Basic math: More cops on ground, crime goes down
Good news, City of Destiny, you’re No. 1 on the list!
The bad news? It’s not the good kind of list. According to a police reporting system used by Seattle and other local agencies, Tacoma has the highest property crime per capita in a state the FBI ranks as worst in the country.
Rather than just shrug — hey, at least we beat Seattle at something — our civic leaders took a bold step and formed ... a committee! Can’t you just smell the leadership?
Forgive the sarcasm, but this type of inclusive, feel-good approach won’t solve the problem, not when the solution is obviously more police officers.
According to a recent TNT article (“Why can’t Tacoma hire more officers?” 6/19), the Tacoma Police Department has shed nearly a sixth of its sworn positions since 2008. Whether you blame that on rising wages or the recession won’t change the fact that slashing 60 cops (398 to 338) spells trouble for a city long viewed by state legislators and the corrections system as fertile soil for planting felons.
Despite that, penny pinchers argue that beefing up the police department is the wrong answer to what is arguably a social problem. With all due respect, this appears to be the view of Mayor Marilyn Strickland, who opined, “as if that’s going to solve it,” when discussing (or more apt, dissing) the radical notion of hiring 100 new officers.

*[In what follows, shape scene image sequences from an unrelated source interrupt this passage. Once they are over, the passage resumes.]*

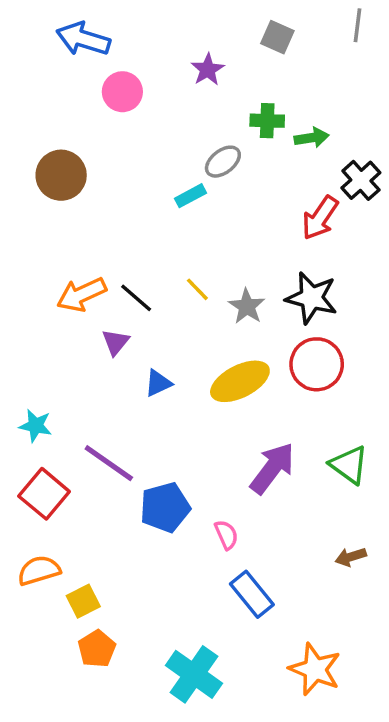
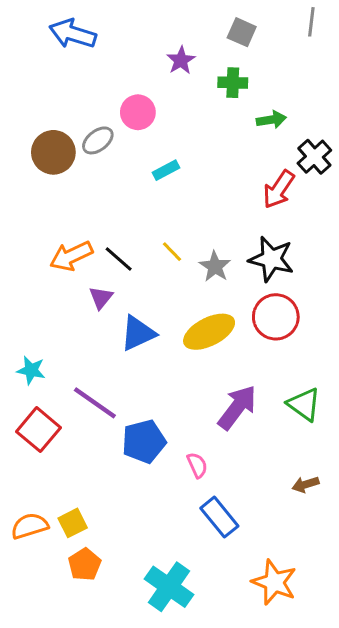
pink circle: (122, 92) -> (138, 112), moved
green cross: (267, 121) -> (233, 83), moved
gray ellipse: (223, 162) -> (98, 140), moved
blue triangle: (158, 383) -> (138, 333), size x1.5
orange semicircle: (39, 570) -> (30, 526), moved

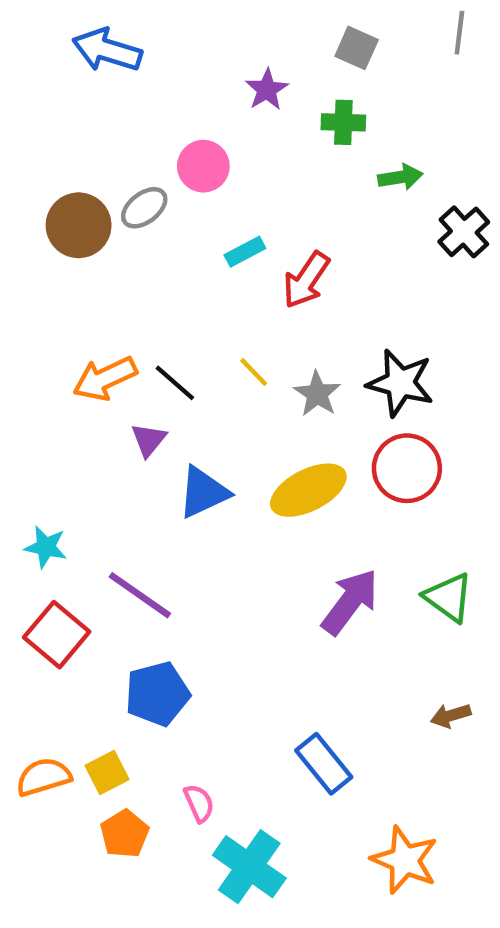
red arrow: (279, 189) -> (306, 280), moved
blue pentagon: (144, 441) -> (157, 694), moved
pink semicircle: (197, 465) -> (199, 803), moved

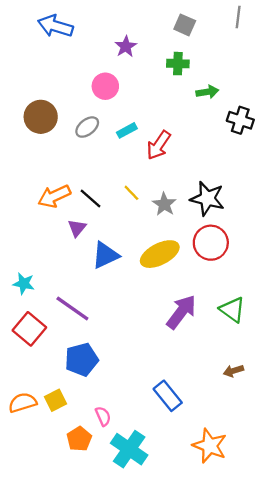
purple star: (267, 90) -> (126, 47), moved
gray ellipse: (144, 208) -> (87, 127), moved
black cross: (464, 232) -> (240, 120), turned -30
orange pentagon: (125, 834) -> (79, 439), moved

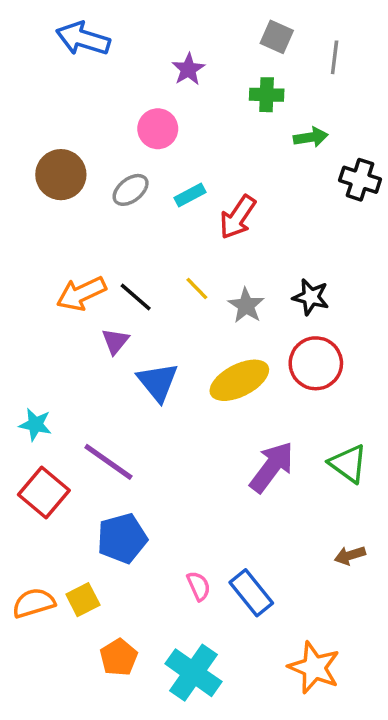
gray line: (238, 17) -> (335, 57), moved
black star: (207, 198) -> (311, 297), size x0.7
blue triangle: (105, 255) -> (158, 382), turned -44
pink semicircle: (103, 416) -> (199, 586), moved

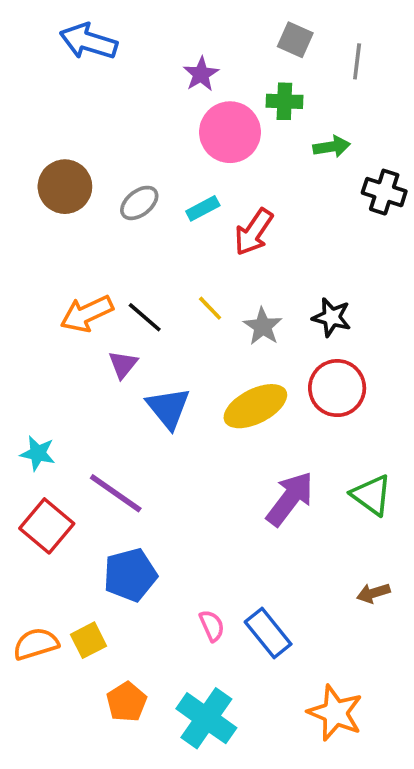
pink circle: (158, 129) -> (230, 132), moved, size x1.4

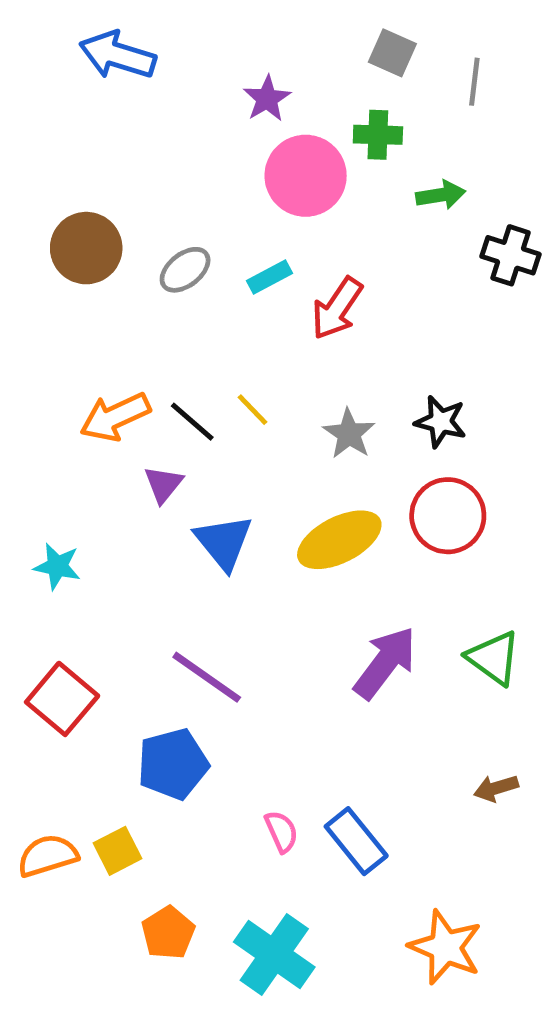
yellow line: (210, 308) -> (253, 410), moved
cyan star: (38, 453) -> (57, 566), moved
purple line: (116, 493) -> (207, 677), moved

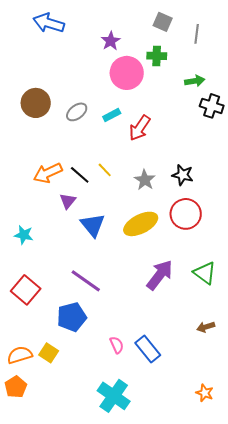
green arrow: (441, 195) -> (195, 81), moved
yellow square: (118, 851) -> (49, 353), turned -30
orange pentagon: (168, 933) -> (16, 387), moved
orange star: (445, 947) -> (205, 393), moved, size x0.6

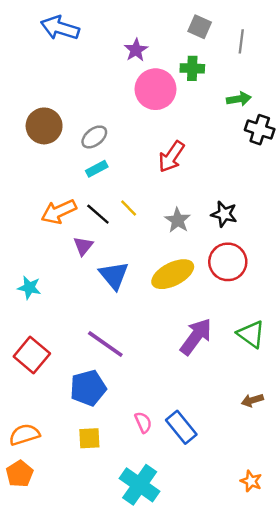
cyan rectangle: (112, 115) -> (97, 169), moved
yellow square: (49, 353) -> (89, 438), moved, turned -36

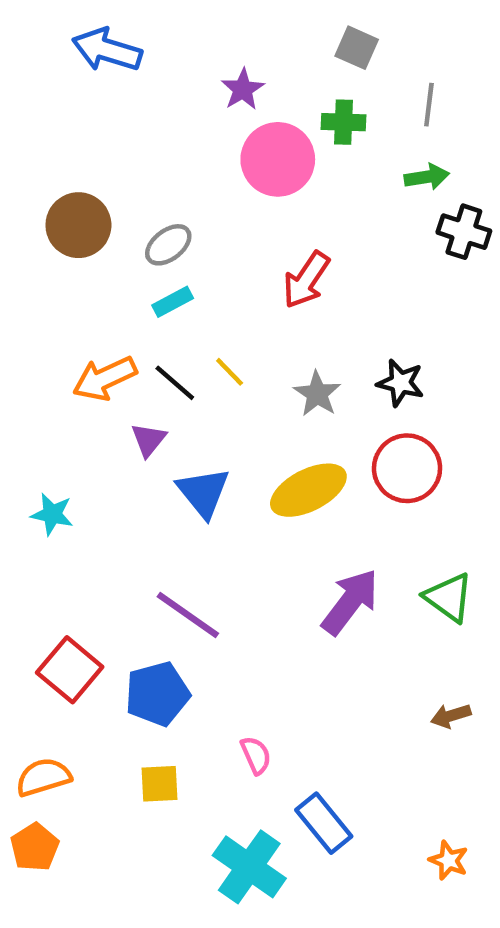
gray line: (241, 41) -> (429, 105), moved
red square: (32, 355) -> (70, 670), moved
blue rectangle: (181, 427) -> (324, 823), moved

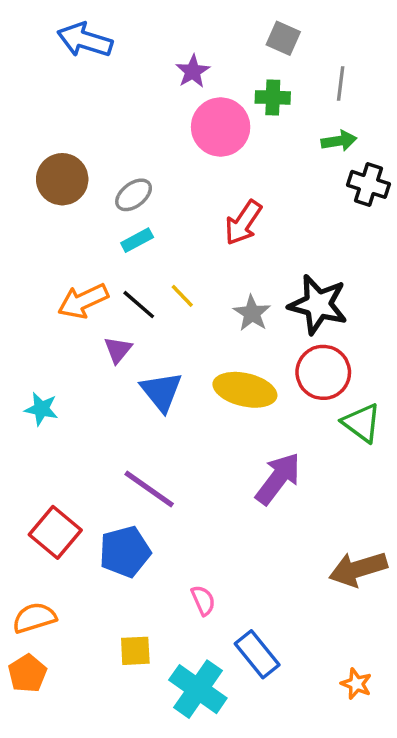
black star: (400, 383) -> (318, 305), size x1.6
yellow ellipse: (308, 490) -> (245, 390), turned 40
green triangle: (449, 597) -> (362, 423), moved
brown arrow: (451, 716) -> (358, 569), size x1.8
yellow square: (159, 784) -> (135, 651), moved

True, without the active participation of the community, no real transformational change is possible.
But one thing I’ve noticed over the years is that the first casualties of a shrinking budget are always the specialists — cops who work in gang units, proactive teams, auto-theft details, multiagency task forces, even bike patrol. These cops then filter back into patrol cars where they run back and forth cataloging crimes they might have prevented. Fighting crime soon reverts to the Sisyphean model — forever pushing that rock back up the hill.
In 1995, there were more cops and fewer citizens, but Tacoma was still one of the most violent cities in the country. Those of us working the Hilltop back then watched drug deals and drive-by shootings by night, and picked up used needles and shell casings off the sidewalk. Though we arrested a lot of people, it often felt like plugging a leaky dike only to have water spurt out somewhere else.
But we had help back then — an undercover unit targeting gang members who sold drugs. Over a couple months, they picked off one dangerous criminal after another until you could almost hear the neighborhood breathe a sigh of relief.
I’ve observed that same effect again and again: when Tacoma’s long-defunct Proactive Team conducted stings against prolific burglars; when TPD’s Burglary-Robbery Unit set traps for would-be bank robbers; when regional auto-theft task forces used bait cars and informants to break up theft rings and shut down chop shops.
Operations like these picked off many career criminals over the years, thus saving many would-be victims from undue suffering and keeping crime stats in check.
Fast forward to the present: TPD’s specialty units have been shut down or severely depleted by an anemic budget, their roles handled on an ad-hoc basis by overworked patrol officers exhausted by a never-ending flow of paperwork and overtime. Is it any wonder property crimes are skyrocketing?
But humans will be humans, after all. Not everyone can be convinced, shamed or otherwise cajoled into law-abiding behavior. When the societal dam breaks, it is not enough to simply plug the holes.
If Tacomans want to see those upward-trending crime stats come back down, I suggest you contact your local council member, neighborhood council or, better yet, Mayor Strickland, and tell her to bring TPD back to full strength.
Because being “best of the worst” is a tag Tacoma doesn’t need anymore.